每個故事的龐大劇情都會帶出一個「妖怪形象」用故事讓讀者體會到該妖怪的精神。

而這個妖怪的精神,也可以看作是事情的真相。

這不是吊詭的皮,而是推理骨架的變形運用。

在他之前又不是沒有人使用詭異的怪談做過書寫設定。

這些元素都可以作為拆解、再還原的推理骨架。

至於什麼動機不夠強這一點,真實生活中真正經過「理性」精密計算的謀殺,又有多少呢?

很多殺人的原因都是你想不到的,殺人是人失去理性時的行為。

只要衝動的情境到了某個臨界點,殺人的行為就會發生。

所謂的動機,到了最後;不過是檢視作品文學性的感性宣言。

線索是迷霧,不代表他全面都一直一味的弔詭;其中的邏輯性以及可還原性還是在的。

推理的「皮」弔詭的「骨」這一項結論,我覺得太過於肯定了。

這部作品真的有這個著立點下這麼「絕對」的定論嗎?
2009-03-06 Fri 15:10 | URL | 日炎 #-[ 修改它!]
  我覺得《絡新婦之理》可以跟《龍臥亭殺人事件》做比較,裡面有些資料是有關聯的,而且可以看出京極夏彥與島田莊司的處理手法不同。

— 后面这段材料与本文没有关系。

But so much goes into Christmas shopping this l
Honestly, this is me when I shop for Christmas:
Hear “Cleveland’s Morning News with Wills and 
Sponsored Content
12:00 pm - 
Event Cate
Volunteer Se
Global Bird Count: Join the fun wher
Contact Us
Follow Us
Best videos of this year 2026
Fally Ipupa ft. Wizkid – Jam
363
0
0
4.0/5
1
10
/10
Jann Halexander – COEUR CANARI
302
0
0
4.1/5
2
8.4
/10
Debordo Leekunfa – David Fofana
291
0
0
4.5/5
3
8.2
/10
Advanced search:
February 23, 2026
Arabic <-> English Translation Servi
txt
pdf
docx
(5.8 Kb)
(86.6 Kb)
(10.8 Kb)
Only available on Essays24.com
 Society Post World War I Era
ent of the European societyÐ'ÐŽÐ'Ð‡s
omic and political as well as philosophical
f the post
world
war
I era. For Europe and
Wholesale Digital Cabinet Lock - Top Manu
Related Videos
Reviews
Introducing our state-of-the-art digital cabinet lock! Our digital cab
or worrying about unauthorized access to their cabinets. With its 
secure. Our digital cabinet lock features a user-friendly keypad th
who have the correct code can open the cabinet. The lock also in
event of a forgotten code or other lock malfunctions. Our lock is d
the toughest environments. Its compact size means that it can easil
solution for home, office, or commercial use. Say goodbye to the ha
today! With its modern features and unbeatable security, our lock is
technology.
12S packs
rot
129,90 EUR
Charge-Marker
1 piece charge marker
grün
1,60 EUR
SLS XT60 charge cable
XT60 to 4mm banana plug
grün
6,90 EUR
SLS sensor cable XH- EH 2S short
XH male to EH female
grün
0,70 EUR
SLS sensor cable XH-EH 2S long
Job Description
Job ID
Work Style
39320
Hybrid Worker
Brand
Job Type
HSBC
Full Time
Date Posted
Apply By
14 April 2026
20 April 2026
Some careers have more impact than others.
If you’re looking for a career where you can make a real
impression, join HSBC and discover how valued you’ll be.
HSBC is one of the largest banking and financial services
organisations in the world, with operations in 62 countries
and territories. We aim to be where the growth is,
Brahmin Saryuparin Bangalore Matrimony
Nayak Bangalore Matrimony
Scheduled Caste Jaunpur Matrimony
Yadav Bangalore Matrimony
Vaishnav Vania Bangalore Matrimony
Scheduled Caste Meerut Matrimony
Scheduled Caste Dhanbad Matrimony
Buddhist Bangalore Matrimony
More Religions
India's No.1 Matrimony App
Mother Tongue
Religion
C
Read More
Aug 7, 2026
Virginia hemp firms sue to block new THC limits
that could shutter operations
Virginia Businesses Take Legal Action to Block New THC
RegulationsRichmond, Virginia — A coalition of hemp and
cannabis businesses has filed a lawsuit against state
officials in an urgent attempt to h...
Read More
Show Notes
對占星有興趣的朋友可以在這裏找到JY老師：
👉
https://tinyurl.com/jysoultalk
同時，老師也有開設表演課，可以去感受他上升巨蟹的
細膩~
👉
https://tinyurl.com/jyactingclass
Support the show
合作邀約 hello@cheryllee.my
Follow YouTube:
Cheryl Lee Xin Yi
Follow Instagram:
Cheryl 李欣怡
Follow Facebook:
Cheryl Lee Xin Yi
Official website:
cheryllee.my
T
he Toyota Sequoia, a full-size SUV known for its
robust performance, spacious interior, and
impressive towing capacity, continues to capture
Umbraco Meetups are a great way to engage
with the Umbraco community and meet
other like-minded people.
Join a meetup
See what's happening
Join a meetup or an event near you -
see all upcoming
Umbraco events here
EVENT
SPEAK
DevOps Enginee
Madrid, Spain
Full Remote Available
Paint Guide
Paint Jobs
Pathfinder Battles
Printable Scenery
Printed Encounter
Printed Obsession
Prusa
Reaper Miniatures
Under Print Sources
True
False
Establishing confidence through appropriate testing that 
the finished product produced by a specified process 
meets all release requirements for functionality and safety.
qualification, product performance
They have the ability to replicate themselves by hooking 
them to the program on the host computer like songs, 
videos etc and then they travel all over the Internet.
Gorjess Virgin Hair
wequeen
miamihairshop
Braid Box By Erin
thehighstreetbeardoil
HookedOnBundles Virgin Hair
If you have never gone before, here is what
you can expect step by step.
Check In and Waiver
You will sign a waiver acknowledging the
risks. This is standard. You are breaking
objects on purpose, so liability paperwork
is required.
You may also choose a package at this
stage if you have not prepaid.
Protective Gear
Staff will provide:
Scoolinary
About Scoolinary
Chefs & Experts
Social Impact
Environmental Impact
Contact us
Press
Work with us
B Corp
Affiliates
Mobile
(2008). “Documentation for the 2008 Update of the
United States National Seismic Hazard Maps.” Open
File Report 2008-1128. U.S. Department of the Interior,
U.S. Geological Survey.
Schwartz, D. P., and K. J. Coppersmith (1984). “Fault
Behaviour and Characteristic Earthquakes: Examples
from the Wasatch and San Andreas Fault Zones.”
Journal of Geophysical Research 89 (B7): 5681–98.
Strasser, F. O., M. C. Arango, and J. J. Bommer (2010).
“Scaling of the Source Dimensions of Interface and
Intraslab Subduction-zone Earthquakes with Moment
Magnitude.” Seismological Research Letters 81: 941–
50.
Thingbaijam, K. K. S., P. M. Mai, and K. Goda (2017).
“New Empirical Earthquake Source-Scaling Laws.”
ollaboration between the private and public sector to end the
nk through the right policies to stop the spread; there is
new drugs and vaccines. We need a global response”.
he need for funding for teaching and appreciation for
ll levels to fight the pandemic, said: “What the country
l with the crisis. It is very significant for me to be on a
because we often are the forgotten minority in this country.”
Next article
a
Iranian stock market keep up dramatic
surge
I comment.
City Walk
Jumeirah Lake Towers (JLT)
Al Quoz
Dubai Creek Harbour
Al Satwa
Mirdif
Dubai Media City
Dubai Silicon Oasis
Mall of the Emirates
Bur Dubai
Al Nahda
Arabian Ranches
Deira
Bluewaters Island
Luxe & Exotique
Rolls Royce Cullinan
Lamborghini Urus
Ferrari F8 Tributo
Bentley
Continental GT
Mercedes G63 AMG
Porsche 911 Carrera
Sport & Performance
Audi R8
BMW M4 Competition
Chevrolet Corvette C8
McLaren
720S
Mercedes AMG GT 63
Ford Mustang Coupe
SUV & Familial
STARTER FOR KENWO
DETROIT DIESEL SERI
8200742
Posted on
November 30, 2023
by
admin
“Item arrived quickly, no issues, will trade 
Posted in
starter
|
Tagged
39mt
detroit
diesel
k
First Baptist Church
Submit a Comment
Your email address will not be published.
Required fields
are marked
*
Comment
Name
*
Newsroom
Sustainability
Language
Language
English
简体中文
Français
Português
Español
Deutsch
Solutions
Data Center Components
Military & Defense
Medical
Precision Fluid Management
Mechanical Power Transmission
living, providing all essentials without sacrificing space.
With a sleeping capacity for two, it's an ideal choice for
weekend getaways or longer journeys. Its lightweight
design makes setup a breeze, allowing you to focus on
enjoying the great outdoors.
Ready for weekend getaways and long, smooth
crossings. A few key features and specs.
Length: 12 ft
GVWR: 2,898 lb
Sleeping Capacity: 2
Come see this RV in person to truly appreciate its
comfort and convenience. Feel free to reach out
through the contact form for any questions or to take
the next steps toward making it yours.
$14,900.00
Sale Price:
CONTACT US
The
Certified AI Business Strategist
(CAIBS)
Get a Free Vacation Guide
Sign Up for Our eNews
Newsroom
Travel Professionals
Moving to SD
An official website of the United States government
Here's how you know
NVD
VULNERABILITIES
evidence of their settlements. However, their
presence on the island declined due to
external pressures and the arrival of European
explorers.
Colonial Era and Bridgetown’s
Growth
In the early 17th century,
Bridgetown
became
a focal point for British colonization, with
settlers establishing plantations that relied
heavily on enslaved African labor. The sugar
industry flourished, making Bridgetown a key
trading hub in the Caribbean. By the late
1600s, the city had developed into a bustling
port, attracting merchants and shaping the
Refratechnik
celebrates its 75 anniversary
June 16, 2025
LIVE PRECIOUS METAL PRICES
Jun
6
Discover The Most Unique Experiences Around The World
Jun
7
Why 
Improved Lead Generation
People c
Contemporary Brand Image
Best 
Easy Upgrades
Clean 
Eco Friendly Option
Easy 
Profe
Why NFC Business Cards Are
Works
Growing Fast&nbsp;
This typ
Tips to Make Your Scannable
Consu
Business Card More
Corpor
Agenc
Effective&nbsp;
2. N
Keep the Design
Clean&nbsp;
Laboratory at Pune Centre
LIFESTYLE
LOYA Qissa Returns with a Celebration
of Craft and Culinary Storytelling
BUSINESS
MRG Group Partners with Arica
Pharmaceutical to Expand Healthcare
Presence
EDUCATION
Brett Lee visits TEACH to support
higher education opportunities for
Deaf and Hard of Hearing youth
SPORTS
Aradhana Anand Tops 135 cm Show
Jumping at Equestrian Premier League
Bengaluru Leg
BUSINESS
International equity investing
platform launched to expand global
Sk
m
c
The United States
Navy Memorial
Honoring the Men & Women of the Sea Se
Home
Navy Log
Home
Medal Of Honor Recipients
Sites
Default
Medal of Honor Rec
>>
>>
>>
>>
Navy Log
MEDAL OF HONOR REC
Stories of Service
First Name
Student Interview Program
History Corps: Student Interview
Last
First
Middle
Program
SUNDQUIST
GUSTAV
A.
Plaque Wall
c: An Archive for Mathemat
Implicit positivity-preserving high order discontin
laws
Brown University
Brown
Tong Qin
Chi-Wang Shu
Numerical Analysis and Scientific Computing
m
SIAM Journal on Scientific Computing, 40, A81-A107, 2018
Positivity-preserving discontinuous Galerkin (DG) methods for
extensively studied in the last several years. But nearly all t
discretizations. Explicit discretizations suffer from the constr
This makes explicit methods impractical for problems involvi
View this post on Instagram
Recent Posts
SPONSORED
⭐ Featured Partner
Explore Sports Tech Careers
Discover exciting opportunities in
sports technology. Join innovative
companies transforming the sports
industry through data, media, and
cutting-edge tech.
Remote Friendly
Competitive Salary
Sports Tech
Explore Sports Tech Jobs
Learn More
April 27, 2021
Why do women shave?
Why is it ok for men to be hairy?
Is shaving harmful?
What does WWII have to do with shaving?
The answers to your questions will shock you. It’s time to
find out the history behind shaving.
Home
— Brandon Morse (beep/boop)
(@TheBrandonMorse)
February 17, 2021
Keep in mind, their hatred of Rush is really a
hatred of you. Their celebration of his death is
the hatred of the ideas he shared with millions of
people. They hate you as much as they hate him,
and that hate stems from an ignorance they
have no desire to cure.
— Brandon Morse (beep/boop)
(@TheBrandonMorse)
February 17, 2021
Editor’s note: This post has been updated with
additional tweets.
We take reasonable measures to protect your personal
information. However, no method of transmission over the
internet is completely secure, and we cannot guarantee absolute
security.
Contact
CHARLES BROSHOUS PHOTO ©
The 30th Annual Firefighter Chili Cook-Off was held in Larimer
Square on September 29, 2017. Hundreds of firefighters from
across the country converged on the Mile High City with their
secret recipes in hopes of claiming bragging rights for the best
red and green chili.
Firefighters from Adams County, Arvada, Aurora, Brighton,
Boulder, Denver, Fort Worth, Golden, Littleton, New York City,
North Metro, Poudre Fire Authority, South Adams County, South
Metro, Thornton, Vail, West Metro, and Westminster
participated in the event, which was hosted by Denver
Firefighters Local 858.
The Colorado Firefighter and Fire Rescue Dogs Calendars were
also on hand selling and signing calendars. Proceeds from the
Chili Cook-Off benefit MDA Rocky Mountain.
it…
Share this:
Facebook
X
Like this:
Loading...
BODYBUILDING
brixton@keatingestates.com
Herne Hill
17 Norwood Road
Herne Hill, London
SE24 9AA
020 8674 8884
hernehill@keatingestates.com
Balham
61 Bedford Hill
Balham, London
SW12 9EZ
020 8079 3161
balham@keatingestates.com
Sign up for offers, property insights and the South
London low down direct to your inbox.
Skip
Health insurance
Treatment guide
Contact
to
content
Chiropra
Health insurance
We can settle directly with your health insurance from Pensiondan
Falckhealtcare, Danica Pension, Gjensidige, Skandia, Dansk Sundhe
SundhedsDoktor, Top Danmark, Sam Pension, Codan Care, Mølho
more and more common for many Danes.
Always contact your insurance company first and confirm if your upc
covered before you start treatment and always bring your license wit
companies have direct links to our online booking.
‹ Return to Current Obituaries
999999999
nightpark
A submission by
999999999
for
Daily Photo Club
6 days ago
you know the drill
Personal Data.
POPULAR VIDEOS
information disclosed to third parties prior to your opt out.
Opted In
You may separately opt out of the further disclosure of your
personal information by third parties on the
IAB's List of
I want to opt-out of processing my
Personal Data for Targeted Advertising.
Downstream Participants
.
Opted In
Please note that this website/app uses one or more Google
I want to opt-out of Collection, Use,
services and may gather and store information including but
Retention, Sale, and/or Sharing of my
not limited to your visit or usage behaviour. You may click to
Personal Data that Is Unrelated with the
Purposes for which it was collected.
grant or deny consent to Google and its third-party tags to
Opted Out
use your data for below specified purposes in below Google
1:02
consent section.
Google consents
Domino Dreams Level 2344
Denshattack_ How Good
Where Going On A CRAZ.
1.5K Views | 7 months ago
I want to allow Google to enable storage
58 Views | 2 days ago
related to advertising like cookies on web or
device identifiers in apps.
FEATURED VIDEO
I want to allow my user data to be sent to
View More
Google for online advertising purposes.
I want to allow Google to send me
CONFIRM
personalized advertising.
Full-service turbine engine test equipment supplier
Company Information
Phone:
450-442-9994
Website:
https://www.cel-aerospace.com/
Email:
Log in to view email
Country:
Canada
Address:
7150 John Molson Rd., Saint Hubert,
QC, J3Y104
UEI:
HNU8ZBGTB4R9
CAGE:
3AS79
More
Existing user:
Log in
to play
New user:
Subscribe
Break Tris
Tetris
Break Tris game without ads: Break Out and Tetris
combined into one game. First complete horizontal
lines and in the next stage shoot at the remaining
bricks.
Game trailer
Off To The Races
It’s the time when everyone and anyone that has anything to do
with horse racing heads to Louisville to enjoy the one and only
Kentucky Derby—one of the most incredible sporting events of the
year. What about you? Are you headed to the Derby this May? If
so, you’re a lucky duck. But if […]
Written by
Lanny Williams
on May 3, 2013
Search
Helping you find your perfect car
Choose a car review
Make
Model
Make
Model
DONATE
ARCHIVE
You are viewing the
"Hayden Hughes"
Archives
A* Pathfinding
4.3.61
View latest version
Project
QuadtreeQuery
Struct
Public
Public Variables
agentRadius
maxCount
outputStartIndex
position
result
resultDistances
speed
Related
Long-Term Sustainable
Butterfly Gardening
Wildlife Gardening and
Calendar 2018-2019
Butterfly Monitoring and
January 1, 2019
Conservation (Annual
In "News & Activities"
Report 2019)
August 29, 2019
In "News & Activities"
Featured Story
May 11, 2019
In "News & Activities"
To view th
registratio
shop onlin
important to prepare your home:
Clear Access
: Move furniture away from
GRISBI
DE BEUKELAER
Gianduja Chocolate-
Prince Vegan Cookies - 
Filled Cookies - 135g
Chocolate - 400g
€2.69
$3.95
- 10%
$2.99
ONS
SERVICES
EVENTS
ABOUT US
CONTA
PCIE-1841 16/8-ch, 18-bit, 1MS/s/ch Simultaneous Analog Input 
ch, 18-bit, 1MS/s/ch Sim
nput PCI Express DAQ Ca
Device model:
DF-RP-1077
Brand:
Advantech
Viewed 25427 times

  而京極夏彥的作品直逼一些用現代技巧的小說,也是我認為純文學意味最濃厚的作家。

  如果有人看過卡爾維諾中《給下一輪太平盛世》的備忘錄中,最後一篇〈繁〉,便可知道京極夏彥的作品真是「繁」的完美演繹。

  京極夏彥的小說要看很多遍才懂。
2009-03-07 Sat 08:24 | URL | 楚然 #-[ 修改它!]
我不但肯定,而且是【必定】,甚至是【定律】!

殺人的確是失去理性的行為。
但,推理小說與現實世界卻是有界定的。
推理小說中,如果兇手只是臨時起意不計後果來來殺人,那麼...交給警察的科學鑑識就行了,偵探將淪為跳樑小丑。

不要說五道詭計,縱使採用十層扣鎖詭計,它們的鑰匙終究是同一把。只要其中一個詭計被識破,其他詭計將應聲而破,才製造出結局的震撼。

推理,的確是一種建構與還原的過程,而京極採取的就是【多線同步還原】的手法。
但,同步還原的手法泰半使用於兩個大型詭計的還原,並不適用於多重軌計。

當然,多重詭計的同步還原並不是沒有,可以從好萊烏電影【奪魂鋸】看到(看過就知道有多雜)


但是,這將不是本格,也不是變格,而是道道地地的懸疑小說,那麼,【推理的皮,弔詭的骨】的確可以用來形容京極的作品。

如果無法認同,那麼...恭喜九把刀以【樓下的訪客】跨入推理界。

基本上,許多人都以為:
把懸疑驚悚綁上理性推理,就搖身一變變成了推理小說。

用最簡單的比喻好了:
工作一天,下班後大腦疲乏,請問,要看京極的【絡新婦之理】?還是看九把刀的【拼命去死】?


京極的書要看很多遍才懂?
拜託喔...讀者是花錢買閱讀的樂趣,不是花錢凌虐大腦。


2009-03-07 Sat 18:17 | URL | 無名星辰 #-[ 修改它!]
一般讀者或是剛接觸推理小說的讀者,看完京極夏彥的書後,看到結局的感想就是:

啊?什麼?結束了嗎?喔...好震撼喔!(有看沒有懂的震撼)

這就是推理作家最大的弊病:
作品是寫給推理迷看的,而不是寫給【閒閒參一腳】的書迷看。
相對於京極,宮部美幸和二階堂黎人就體貼讀者太多了。

台灣書迷壓根兒不會花腦筋看這種傷腦的書,何況還分上下冊?寧可翻開【修羅火】來回味...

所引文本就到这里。